In 1882, the McCormick Company, having turned from wire binders to twine binders, sold over fifteen thousand twine binders. The twine binders with their automatic knotters made possible the rapid extension of the wheat belt into the West and Northwest; and large scale farming became common practice in those areas. Schager cites one farm near Casselton, North Dakota, on which sixty self-binders were employed as early as 1882.
The nation was importing substantial volumes of tropical fibers—sisal and jute–while the capability was well within reach to produce this fiber domestically. In fact, from domestically grown hemp could come a fiber greatly superior to those being imported. Charles Dodge wrote in his first report, "There is no reason why hemp culture should not extend over a dozen States and the product used in manufactures which now employ thousands of tons of imported fibers."
Writing to Dodge in 1890, one binder manufacturer testified:
There is no fiber in the world better suited to this use than American hemp. It is our judgment, based on nearly ten years' experience with large quantities of binder twine each year, that the entire supply of this twine should be made from American hemp....There are 50,000 tons of this binding twine used annually, every pound of which could and should be made from this home product.
Let's get a little perspective on this crop.
Hemp, by 1890, was probably the oldest of the Old World crops in the "New" World. Because of the critical role played by its rot-resistant fiber in the maritime activity of the Europeans, hemp traveled with the explorations. The first recorded planting in the western hemisphere was in Chile as early as 1545. It was reportedly planted in today's Canada by 1607 and in the American colonies by 1627.
Ships were rigged with hemp cables and as such it was a strategic resource upon which navies and the military power of naval empires depended. For that reason, laws were enacted in Europe and the Colonies requiring farmers to allot a portion of their acreage to hemp. After Independence, hemp was one of the farm products with which taxes could be paid in the new States.

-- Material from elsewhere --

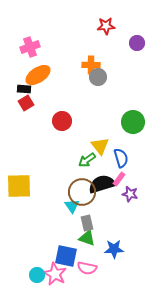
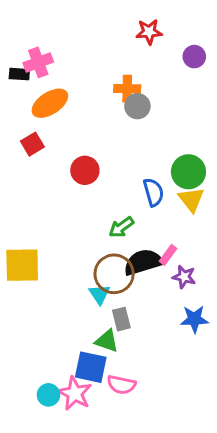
black rectangle: (24, 89) -> (19, 74), moved
yellow triangle: (100, 146) -> (191, 199), moved
blue semicircle: (121, 158) -> (153, 192), moved
green triangle: (87, 238) -> (107, 341), moved
blue star: (114, 249) -> (194, 319), moved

The origin of hemp as a crop traces to the mists of prehistory in central Asia but no wild progenitor species is found today. It was the Chinese who first developed hemp as a fiber crop, as far as we know. It is in their records that we have the first historic report of the fiber used in textiles.
In Europe, where flax and wool reigned as the principal textile fibers before the advent of cotton, hemp was most often employed for cordage and for coarse canvas ("canvas" and "cannabis" have the same etymological root).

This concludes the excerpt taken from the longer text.